The glamorous 80 years old lady
Zeiss Ikon Ideal 225 with interchangeable lens/shutter. These cameras were made out of the finest quality metal parts, very reliable Compur shutters and perfect Zeiss Tessar 1: 4,5 lenses. Further more equipped with double extension tracks made out of first class heavy chromed metal, mounted on a black shiny drop bed. The double extension track offers space to more than 10 inch of fine leather bellows. All these beautiful, breathtaking and fine designed components are handy boxed in a light metal leathered body with a total weight of less than 1,5 kilo...Comparing to its American competitors it was light and easy to handle.
Production of Zeiss Ideal 225 started in 1920 and was discontinued in the late thirties. The camera became a very good reputation as a precision camera. Not only because of facilities, such as drop bed, interchangeable objectives and its light metal housing, but also because of its light tight easy to handle sheet film cassettes. Thanks to the ingenious "drop in"-"snap on" was changing the film or plate holders even in extreme cold conditions no problem. The camera was available in 6,5 x 9: 9x12: 10x 15 and 13 x 18 cm.

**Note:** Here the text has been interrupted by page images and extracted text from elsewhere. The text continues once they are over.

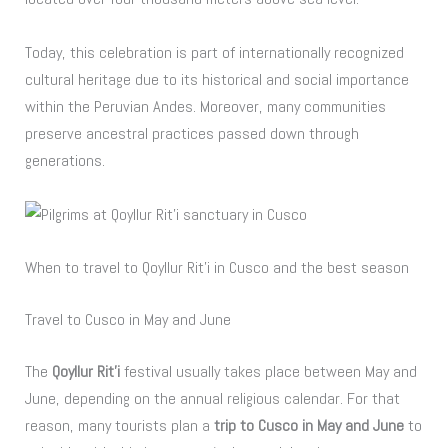
Today, this celebration is part of internationally recognized
cultural heritage due to its historical and social importance
within the Peruvian Andes. Moreover, many communities
preserve ancestral practices passed down through
generations.
When to travel to Qoyllur Rit’i in Cusco and the best season
Travel to Cusco in May and June
The
Qoyllur Rit’i
festival usually takes place between May and
June, depending on the annual religious calendar. For that
reason, many tourists plan a
trip to Cusco in May and June
to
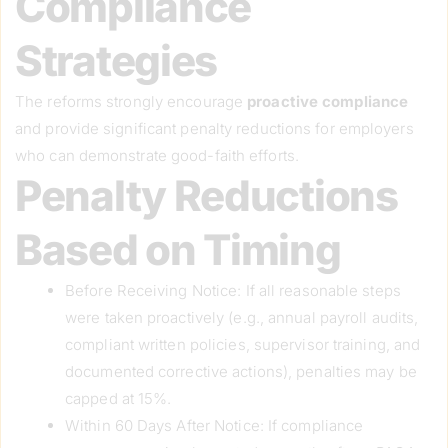
Compliance
Strategies
The reforms strongly encourage
proactive compliance
and provide significant penalty reductions for employers
who can demonstrate good-faith efforts.
Penalty Reductions
Based on Timing
Before Receiving Notice: If all reasonable steps
were taken proactively (e.g., annual payroll audits,
compliant written policies, supervisor training, and
documented corrective actions), penalties may be
capped at 15%.
Within 60 Days After Notice: If compliance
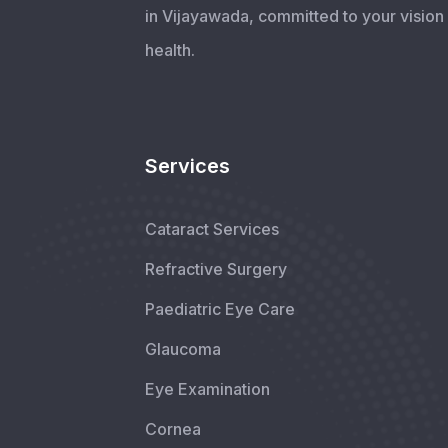
in Vijayawada, committed to your vision
health.
Services
Cataract Services
Refractive Surgery
Paediatric Eye Care
Glaucoma
Eye Examination
Cornea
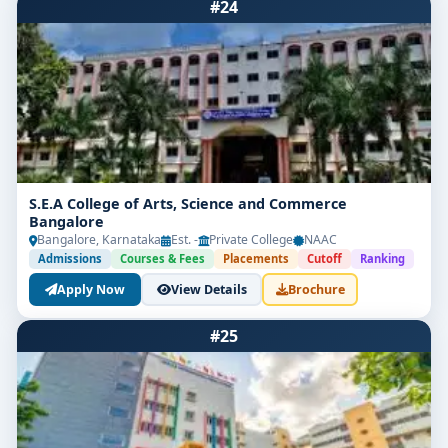
#24
S.E.A College of Arts, Science and Commerce
Bangalore
Bangalore, Karnataka
Est. -
Private College
NAAC
Admissions
Courses & Fees
Placements
Cutoff
Ranking
Apply Now
View Details
Brochure
#25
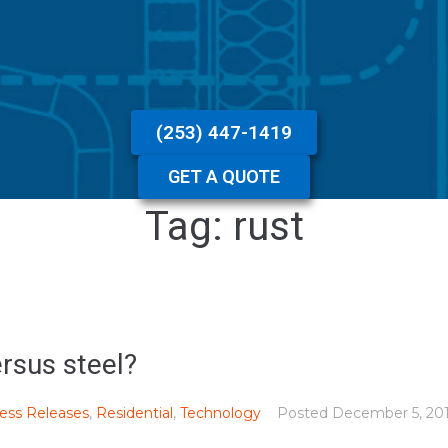
(253) 447-1419
GET A QUOTE
Tag:
rust
rsus steel?
ess Releases
,
Residential
,
Technology
Posted
December 5, 20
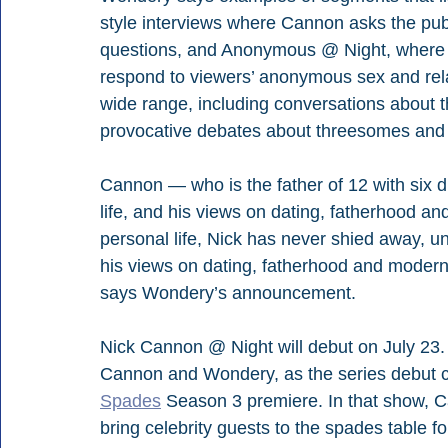
style interviews where Cannon asks the publ
questions, and Anonymous @ Night, where C
respond to viewers’ anonymous sex and rela
wide range, including conversations about th
provocative debates about threesomes and 
Cannon — who is the father of 12 with six d
life, and his views on dating, fatherhood an
personal life, Nick has never shied away, un
his views on dating, fatherhood and modern 
says Wondery’s announcement.
Nick Cannon @ Night will debut on July 23.
Cannon and Wondery, as the series debut c
Spades
 Season 3 premiere. In that show,
bring celebrity guests to the spades table f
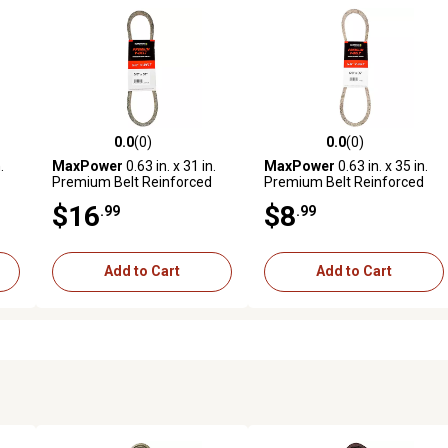
0.0
(0)
0.0
(0)
reviews
0.0 out of 5 stars with 0 reviews
0.0 out of 5 stars with 0 revi
.
MaxPower
0.63 in. x 31 in.
MaxPower
0.63 in. x 35 in.
Premium Belt Reinforced
Premium Belt Reinforced
with Kevlar Fiber Cords
with Kevlar Fiber Cords
$16
$8
.99
.99
Add to Cart
Add to Cart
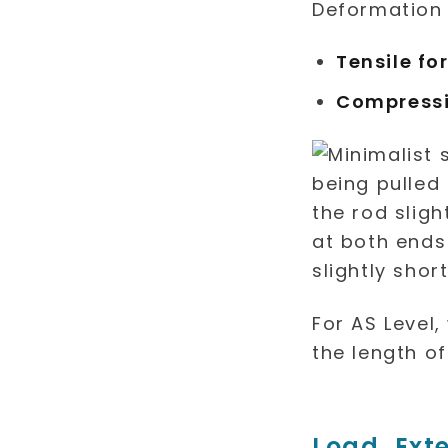
Deformation
Tensile fo
Compressi
For AS Level
the length of
Load, Ext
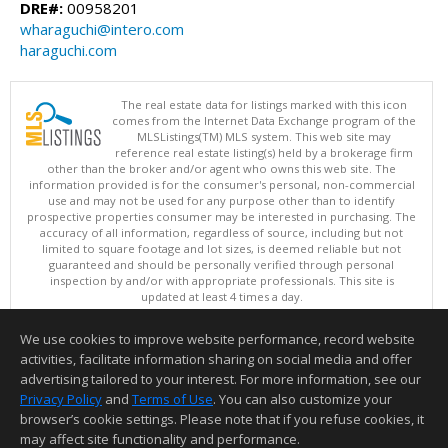
DRE#:
00958201
wharaguchi@intero.com
haraguchi.com
The real estate data for listings marked with this icon
comes from the Internet Data Exchange program of the
MLSListings(TM) MLS system. This web site may
reference real estate listing(s) held by a brokerage firm
other than the broker and/or agent who owns this web site. The
information provided is for the consumer's personal, non-commercial
use and may not be used for any purpose other than to identify
prospective properties consumer may be interested in purchasing. The
accuracy of all information, regardless of source, including but not
limited to square footage and lot sizes, is deemed reliable but not
guaranteed and should be personally verified through personal
inspection by and/or with appropriate professionals. This site is
updated at least 4 times a day.
Copyright © MLSListings Inc. 2026. All rights reserved
We use cookies to improve website performance, record website
This content last updated on 08/07/2026 11:52 AM.
activities, facilitate information sharing on social media and offer
Information deemed reliable but not guaranteed to be accurate.
advertising tailored to your interest. For more information, see our
Privacy Policy
and
Terms of Use
. You can also customize your
browser’s cookie settings. Please note that if you refuse cookies, it
may affect site functionality and performance.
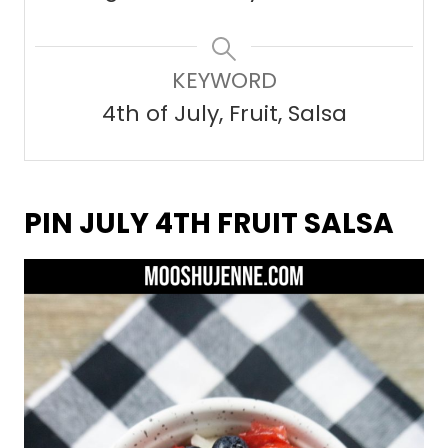
KEYWORD
4th of July, Fruit, Salsa
PIN JULY 4TH FRUIT SALSA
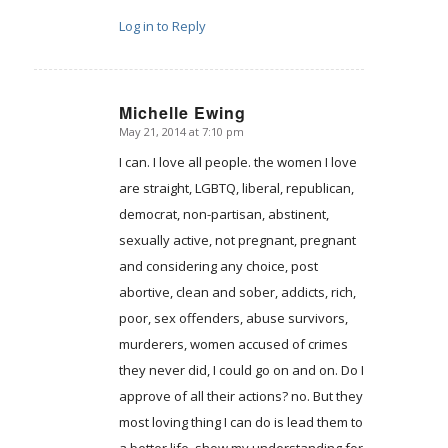
Log in to Reply
Michelle Ewing
May 21, 2014 at 7:10 pm
says:
I can. I love all people. the women I love
are straight, LGBTQ, liberal, republican,
democrat, non-partisan, abstinent,
sexually active, not pregnant, pregnant
and considering any choice, post
abortive, clean and sober, addicts, rich,
poor, sex offenders, abuse survivors,
murderers, women accused of crimes
they never did, I could go on and on. Do I
approve of all their actions? no. But they
most loving thing I can do is lead them to
a better life, show my understanding for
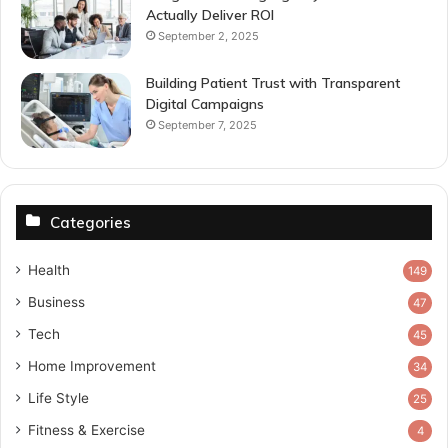
Actually Deliver ROI
September 2, 2025
Building Patient Trust with Transparent
Digital Campaigns
September 7, 2025
Categories
Health
149
Business
47
Tech
45
Home Improvement
34
Life Style
25
Fitness & Exercise
4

For long focusing. Double extension track. U shaped front standard with horizontal and vertical movements are of assistance in centering the image on the film without tilting the camera. These movements can be done by turning the curled knob on top of the standard for vertical movements and the knob on the bottom side of the standard for horizontal movements. The Zeiss Ica Ideal 225 was a successor of previous marketed cameras like the Maximar, Tronar and the Ica Ideal 111. On the right photo an invoice of the Ica company addressed to Wilhelm Franz, Kesselsdorferstrasse 36, in Dresden, just a few blocks away from the ICA factory plant. An Ideal 111 camera cost in those days (1925) 152 Marks. However the retailers cost price was 99.82 M. Unfortunately for the retailers nowadays, these fancy profits are no more usual.
Instead of sliding holders, Zeiss Ica Ideal was equipped with profile shaped holders. ICA Holder number 726/6. The holder can be placed against the camera back. Just a slight pressure is needed to click the holder tight against the back of the camera body. Unlike some other photo plate holders, this one can be equipped with a sheath or septum for sheet film. (Photo left). If you do not have such a septum you may use a home made plastic sheet as a sort of a underlay for your sheet film. It sure works very fine. Photo on the right shows the holder with an original photo- glass plate, which also can be used as an underlay for sheet film.